**Assignment**
Type out the lines below exactly, pictures excluded.

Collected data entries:
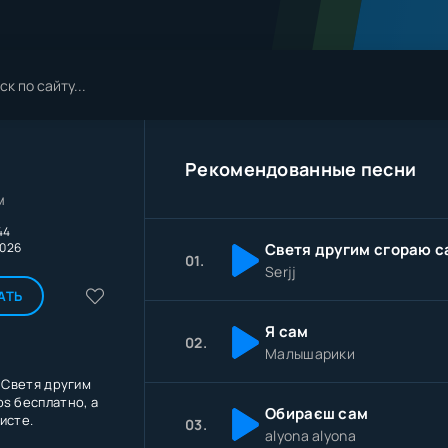
Рекомендованные песни
м
44
2026
01.
Serjj
АТЬ
Я сам
02.
Малышарики
- Светя другим
ps бесплатно, а
Обираєш сам
исте.
03.
alyona alyona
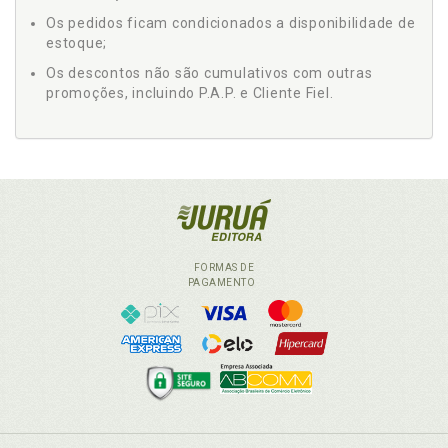
Os pedidos ficam condicionados a disponibilidade de
estoque;
Os descontos não são cumulativos com outras
promoções, incluindo P.A.P. e Cliente Fiel.
FORMAS DE
PAGAMENTO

**Expected answer**
Рекомендованные песни
м
44
2026
01.
Serjj
АТЬ
Я сам
02.
Малышарики
- Светя другим
ps бесплатно, а
Обираєш сам
исте.
03.
alyona alyona
Os pedidos ficam condicionados a disponibilidade de
estoque;
Os descontos não são cumulativos com outras
promoções, incluindo P.A.P. e Cliente Fiel.
FORMAS DE
PAGAMENTO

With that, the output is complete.